*Task requirements:* Please find the lines in the entries below that contain the word "Euros", and copy each one.

Page-level text extractions

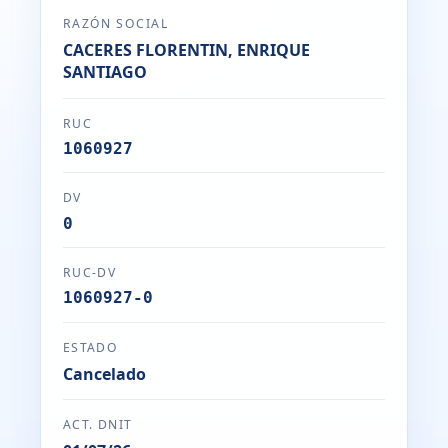
RAZÓN SOCIAL
CACERES FLORENTIN, ENRIQUE
SANTIAGO
RUC
1060927
DV
0
RUC-DV
1060927-0
ESTADO
Cancelado
ACT. DNIT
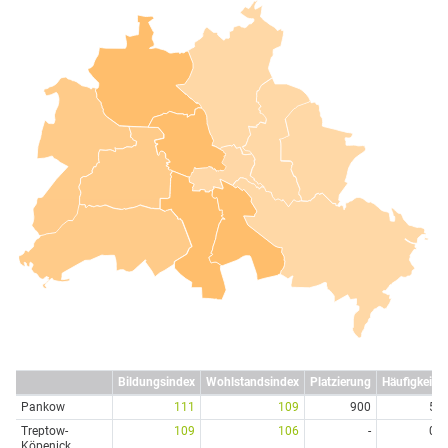
Bildungsindex
Wohlstandsindex
Platzierung
Häufigkeit
Pankow
111
109
900
5
Treptow-
109
106
-
0
Köpenick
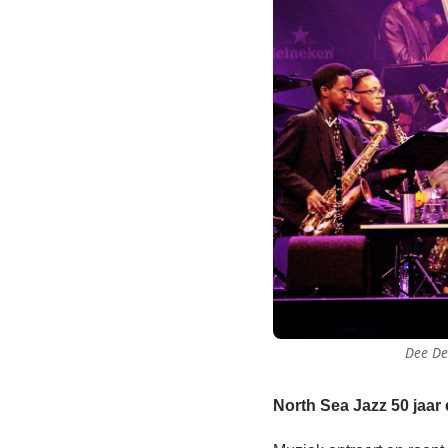
Dee Dee
North Sea Jazz 50 jaar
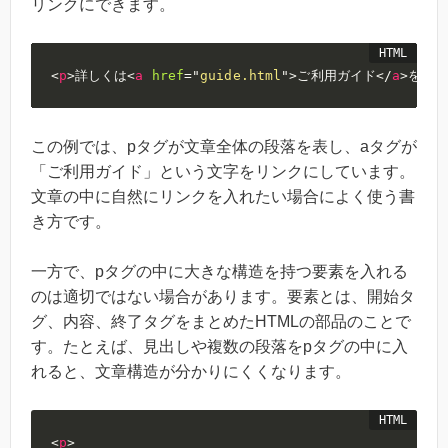
リンクにできます。
<
p
>
詳しくは
<
a
href
=
"
guide.html
"
>
ご利用ガイド
</
a
>
をご確
この例では、pタグが文章全体の段落を表し、aタグが
「ご利用ガイド」という文字をリンクにしています。
文章の中に自然にリンクを入れたい場合によく使う書
き方です。
一方で、pタグの中に大きな構造を持つ要素を入れる
のは適切ではない場合があります。要素とは、開始タ
グ、内容、終了タグをまとめたHTMLの部品のことで
す。たとえば、見出しや複数の段落をpタグの中に入
れると、文章構造が分かりにくくなります。
<
p
>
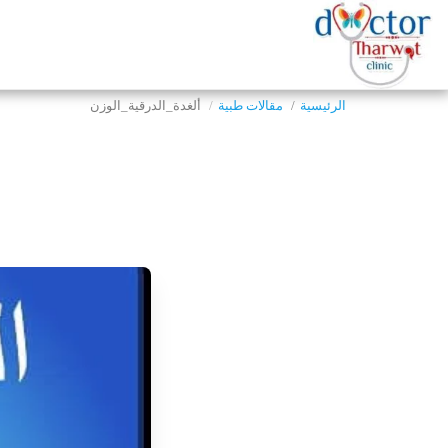
الرئيسية
مقالات طبية
ألغدة_الدرقية_الوزن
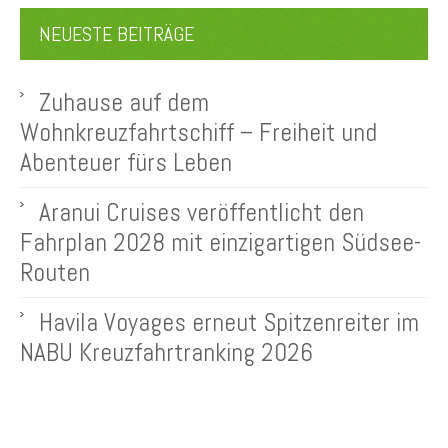
NEUESTE BEITRÄGE
Zuhause auf dem
Wohnkreuzfahrtschiff – Freiheit und
Abenteuer fürs Leben
Aranui Cruises veröffentlicht den
Fahrplan 2028 mit einzigartigen Südsee-
Routen
Havila Voyages erneut Spitzenreiter im
NABU Kreuzfahrtranking 2026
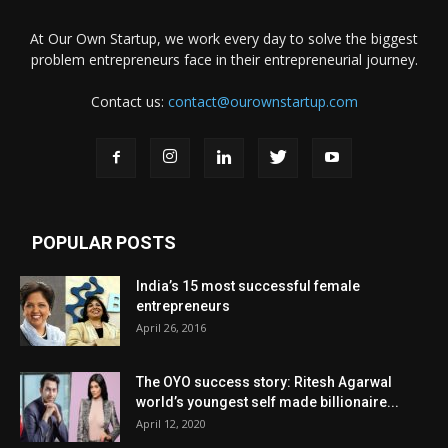
At Our Own Startup, we work every day to solve the biggest
problem entrepreneurs face in their entrepreneurial journey.
Contact us:
contact@ourownstartup.com
POPULAR POSTS
India’s 15 most successful female
entrepreneurs
April 26, 2016
The OYO success story: Ritesh Agarwal
world’s youngest self made billionaire...
April 12, 2020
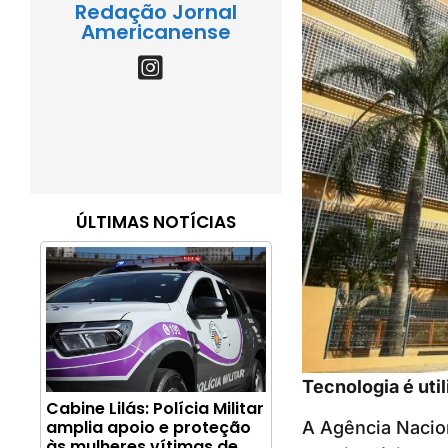
Redação Jornal
Americanense
ÚLTIMAS NOTÍCIAS
Tecnologia é uti
Cabine Lilás: Polícia Militar
amplia apoio e proteção
A Agência Nacion
às mulheres vítimas de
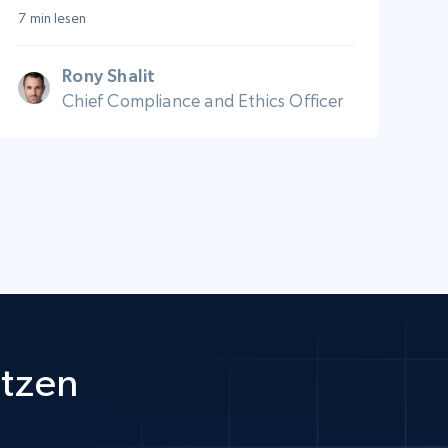
7 min lesen
Rony Shalit
Chief Compliance and Ethics Officer
utzen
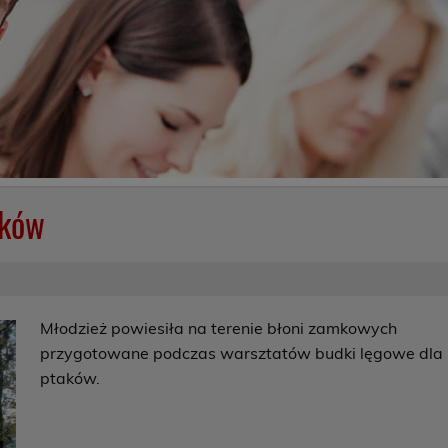
aków
Młodzież powiesiła na terenie błoni zamkowych
przygotowane podczas warsztatów budki lęgowe dla
ptaków.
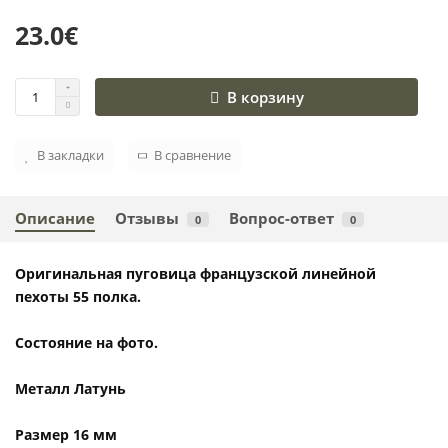
23.0€
В корзину
В закладки
В сравнение
Описание
Отзывы
Вопрос-ответ
0
0
Оригинальная пуговица французской линейной
пехоты 55 полка.
Состояние на фото.
Металл Латунь
Размер 16 мм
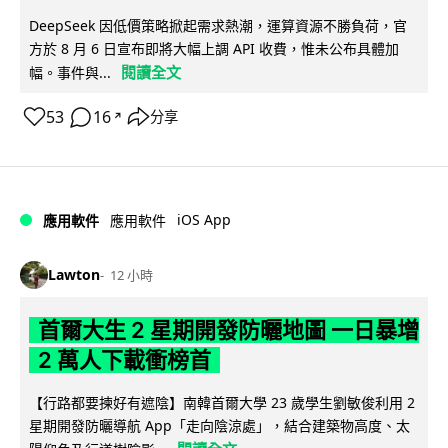
DeepSeek 因低價策略掀起需求熱潮，運算資源不勝負荷，官
方於 8 月 6 日宣布即將大幅上調 API 收費，惟未公布具體加
閱讀全文
幅。事件與...
53
16
分享
↗
iOS App
應用軟件
應用軟件
Lawton
12 小時
首爾大生 2 星期開發防曬地圖 一日暴增
2 萬人下載衝榜首
【行路都要揀好有遮陰】南韓首爾大學 23 歲學生劉敏俊利用 2
星期開發防曬導航 App「走向陰涼處」，結合建築物高度、太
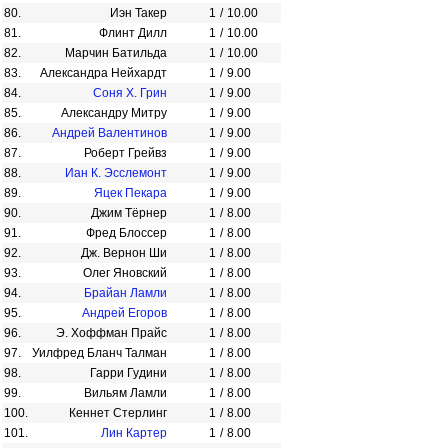
80.
Иэн Такер
1
/
10.00
81.
Флинт Дилл
1
/
10.00
82.
Марчин Батильда
1
/
10.00
83.
Александра Нейхардт
1
/
9.00
84.
Соня Х. Грин
1
/
9.00
85.
Александру Митру
1
/
9.00
86.
Андрей Валентинов
1
/
9.00
87.
Роберт Грейвз
1
/
9.00
88.
Иан К. Эсслемонт
1
/
9.00
89.
Яцек Пекара
1
/
9.00
90.
Джим Тёрнер
1
/
8.00
91.
Фред Блоссер
1
/
8.00
92.
Дж. Вернон Ши
1
/
8.00
93.
Олег Яновский
1
/
8.00
94.
Брайан Ламли
1
/
8.00
95.
Андрей Егоров
1
/
8.00
96.
Э. Хоффман Прайс
1
/
8.00
97.
Уилфред Бланч Талман
1
/
8.00
98.
Гарри Гудини
1
/
8.00
99.
Вильям Ламли
1
/
8.00
100.
Кеннет Стерлинг
1
/
8.00
101.
Лин Картер
1
/
8.00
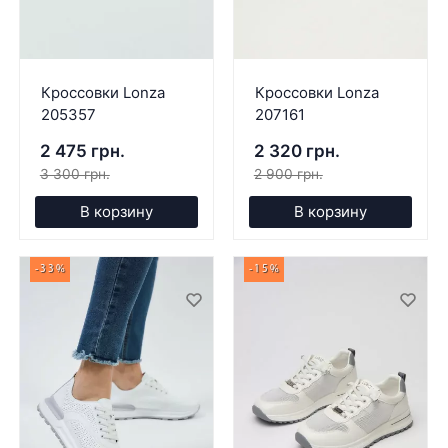
Кроссовки Lonza
Кроссовки Lonza
205357
207161
2 475 грн.
2 320 грн.
3 300 грн.
2 900 грн.
В корзину
В корзину
-33%
-15%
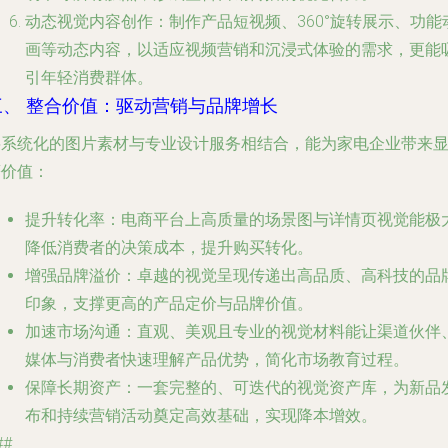
动态视觉内容创作
：制作产品短视频、360°旋转展示、功能
画等动态内容，以适应视频营销和沉浸式体验的需求，更能
引年轻消费群体。
三、 整合价值：驱动营销与品牌增长
将系统化的图片素材与专业设计服务相结合，能为家电企业带来
著价值：
提升转化率
：电商平台上高质量的场景图与详情页视觉能极
降低消费者的决策成本，提升购买转化。
增强品牌溢价
：卓越的视觉呈现传递出高品质、高科技的品
印象，支撑更高的产品定价与品牌价值。
加速市场沟通
：直观、美观且专业的视觉材料能让渠道伙伴
媒体与消费者快速理解产品优势，简化市场教育过程。
保障长期资产
：一套完整的、可迭代的视觉资产库，为新品
布和持续营销活动奠定高效基础，实现降本增效。
##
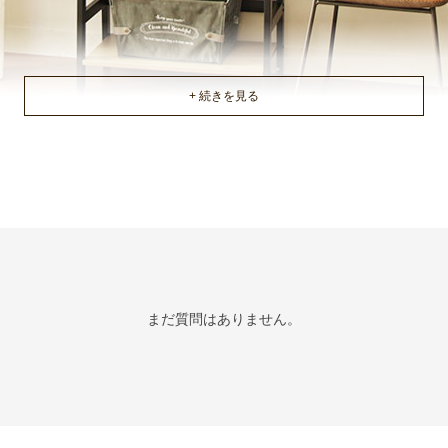
まだ質問はありません。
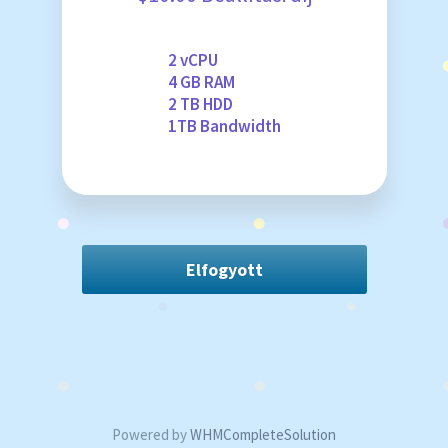
2 vCPU
4 GB RAM
2 TB HDD
1TB Bandwidth
Elfogyott
Powered by
WHMCompleteSolution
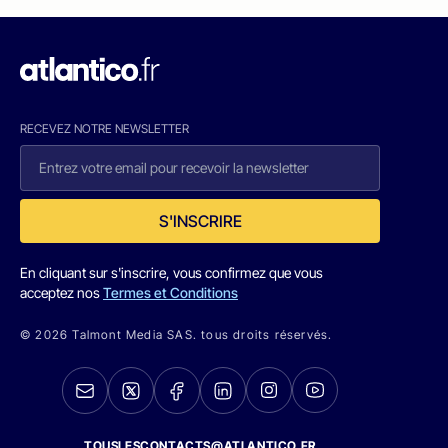
RECEVEZ NOTRE NEWSLETTER
S'INSCRIRE
En cliquant sur s'inscrire, vous confirmez que vous
acceptez nos
Termes et Conditions
© 2026 Talmont Media SAS. tous droits réservés.
TOUSLESCONTACTS@ATLANTICO.FR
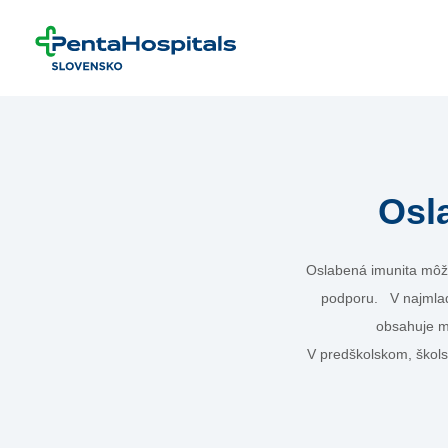
Prejsť na obsah
Osl
Oslabená imunita môže
podporu. V najmlad
obsahuje m
V predškolskom, škols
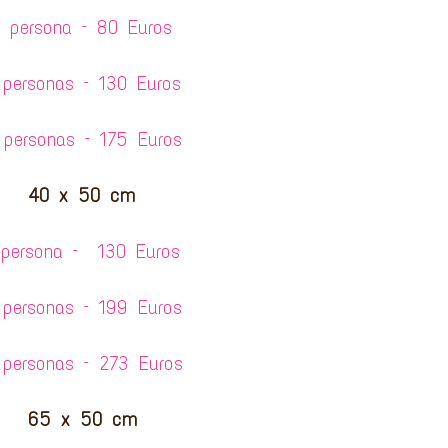
1 persona – 80 Euros
 personas – 130 Euros
 personas – 175 Euros
40 x 50 cm
 persona – 130 Euros
 personas – 199 Euros
personas – 273 Euros
65 x 50 cm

*The answer:*
1 persona – 80 Euros
 personas – 130 Euros
 personas – 175 Euros
 persona – 130 Euros
 personas – 199 Euros
personas – 273 Euros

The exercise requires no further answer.